Collected data
━━━━

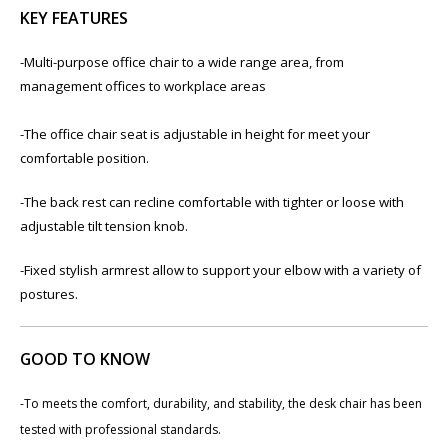
KEY FEATURES
-Multi-purpose office chair to a wide range area, from
management offices to workplace areas
-The office chair seat is adjustable in height for meet your
comfortable position.
-The back rest can recline comfortable with tighter or loose with
adjustable tilt tension knob.
-Fixed stylish armrest allow to support your elbow with a variety of
postures.
GOOD TO KNOW
-To meets the comfort, durability, and stability, the desk chair has been
tested with professional standards.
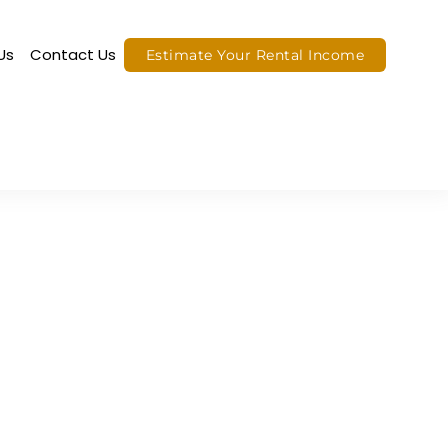
Us
Contact Us
Estimate Your Rental Income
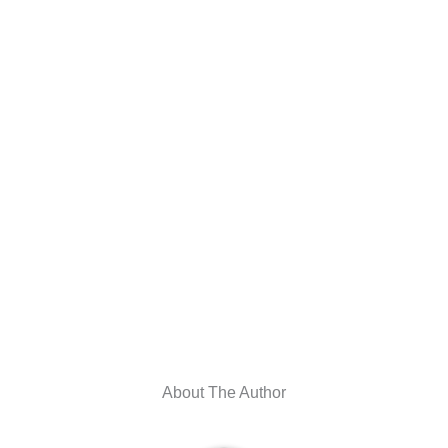
About The Author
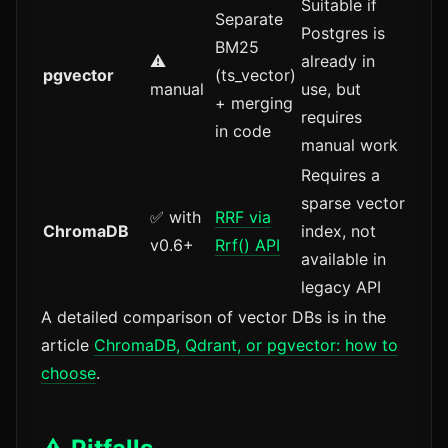
Suitable if
Separate
Postgres is
BM25
⚠️
already in
pgvector
(ts_vector)
manual
use, but
+ merging
requires
in code
manual work
Requires a
sparse vector
✅ with
RRF via
ChromaDB
index, not
v0.6+
Rrf() API
available in
legacy API
A detailed comparison of vector DBs is in the
article
ChromaDB, Qdrant, or pgvector: how to
choose
.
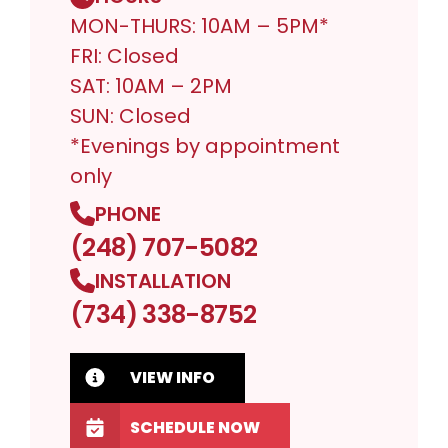
MON-THURS: 10AM – 5PM*
FRI: Closed
SAT: 10AM – 2PM
SUN: Closed
*Evenings by appointment
only
PHONE
(248) 707-5082
INSTALLATION
(734) 338-8752
VIEW INFO
SCHEDULE NOW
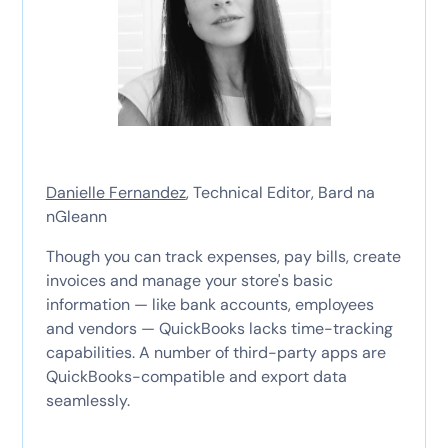
Danielle Fernandez
, Technical Editor, Bard na
nGleann
Though you can track expenses, pay bills, create
invoices and manage your store's basic
information — like bank accounts, employees
and vendors — QuickBooks lacks time-tracking
capabilities. A number of third-party apps are
QuickBooks-compatible and export data
seamlessly.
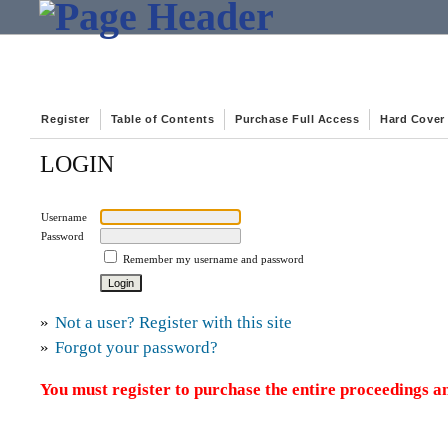
Register
Table of Contents
Purchase Full Access
Hard Cover
LOGIN
Username
Password
Remember my username and password
»
Not a user? Register with this site
»
Forgot your password?
You must register to purchase the entire proceedings an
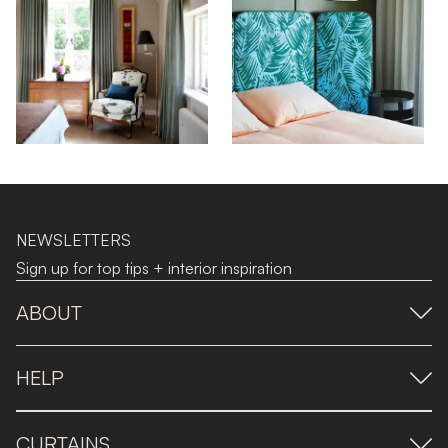
NEWSLETTERS
Sign up for top tips + interior inspiration
ABOUT
HELP
CURTAINS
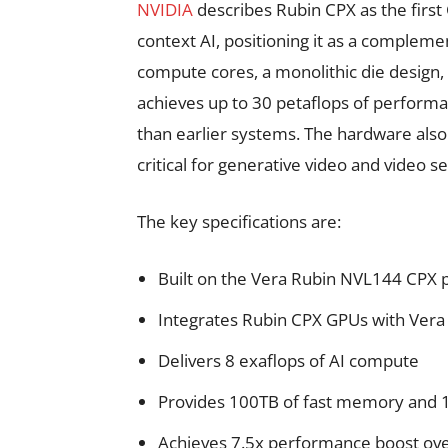
NVIDIA
describes Rubin CPX as the first
context AI, positioning it as a compleme
compute cores, a monolithic die desig
achieves up to 30 petaflops of perform
than earlier systems. The hardware also
critical for generative video and video s
The key specifications are:
Built on the Vera Rubin NVL144 CPX 
Integrates Rubin CPX GPUs with Vera
Delivers 8 exaflops of AI compute
Provides 100TB of fast memory and 
Achieves 7.5x performance boost ov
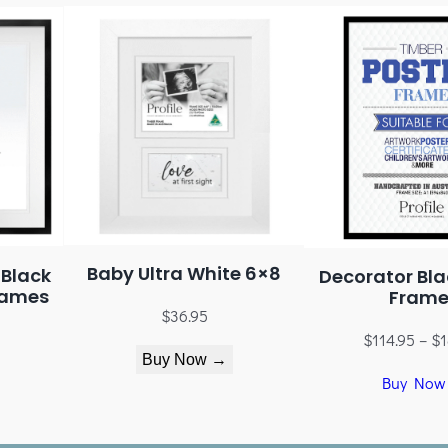
Baby Ultra White 6×8
 Black
Decorator Bla
rames
Frame
$
36.95
$
114.95
–
$
1
Buy Now →
Buy Now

━━━━

Transcribe all the lines above exactly; any image among them is skipped.

• TASK RESPONSE:
KEY FEATURES
-Multi-purpose office chair to a wide range area, from
management offices to workplace areas
-The office chair seat is adjustable in height for meet your
comfortable position.
-The back rest can recline comfortable with tighter or loose with
adjustable tilt tension knob.
-Fixed stylish armrest allow to support your elbow with a variety of
postures.
GOOD TO KNOW
-To meets the comfort, durability, and stability, the desk chair has been
tested with professional standards.
Us
Contact Us
Estimate Your Rental Income
About The Author
Suitable if
Separate
Postgres is
BM25
⚠️
already in
pgvector
(ts_vector)
manual
use, but
+ merging
requires
in code
manual work
Requires a
sparse vector
✅ with
RRF via
ChromaDB
index, not
v0.6+
Rrf() API
available in
legacy API
A detailed comparison of vector DBs is in the
article
ChromaDB, Qdrant, or pgvector: how to
choose
.
MON-THURS: 10AM – 5PM*
FRI: Closed
SAT: 10AM – 2PM
SUN: Closed
*Evenings by appointment
only
PHONE
(248) 707-5082
INSTALLATION
(734) 338-8752
VIEW INFO
SCHEDULE NOW
Danielle Fernandez
, Technical Editor, Bard na
nGleann
Though you can track expenses, pay bills, create
invoices and manage your store's basic
information — like bank accounts, employees
and vendors — QuickBooks lacks time-tracking
capabilities. A number of third-party apps are
QuickBooks-compatible and export data
seamlessly.
Register
Table of Contents
Purchase Full Access
Hard Cover
LOGIN
Username
Password
Remember my username and password
»
Not a user? Register with this site
»
Forgot your password?
You must register to purchase the entire proceedings an
NEWSLETTERS
Sign up for top tips + interior inspiration
ABOUT
HELP
CURTAINS
NVIDIA
describes Rubin CPX as the first
context AI, positioning it as a compleme
compute cores, a monolithic die desig
achieves up to 30 petaflops of perform
than earlier systems. The hardware also
critical for generative video and video s
The key specifications are:
Built on the Vera Rubin NVL144 CPX 
Integrates Rubin CPX GPUs with Vera
Delivers 8 exaflops of AI compute
Provides 100TB of fast memory and 
Achieves 7.5x performance boost ov
Baby Ultra White 6×8
 Black
Decorator Bla
rames
Frame
$
36.95
$
114.95
–
$
1
Buy Now →
Buy Now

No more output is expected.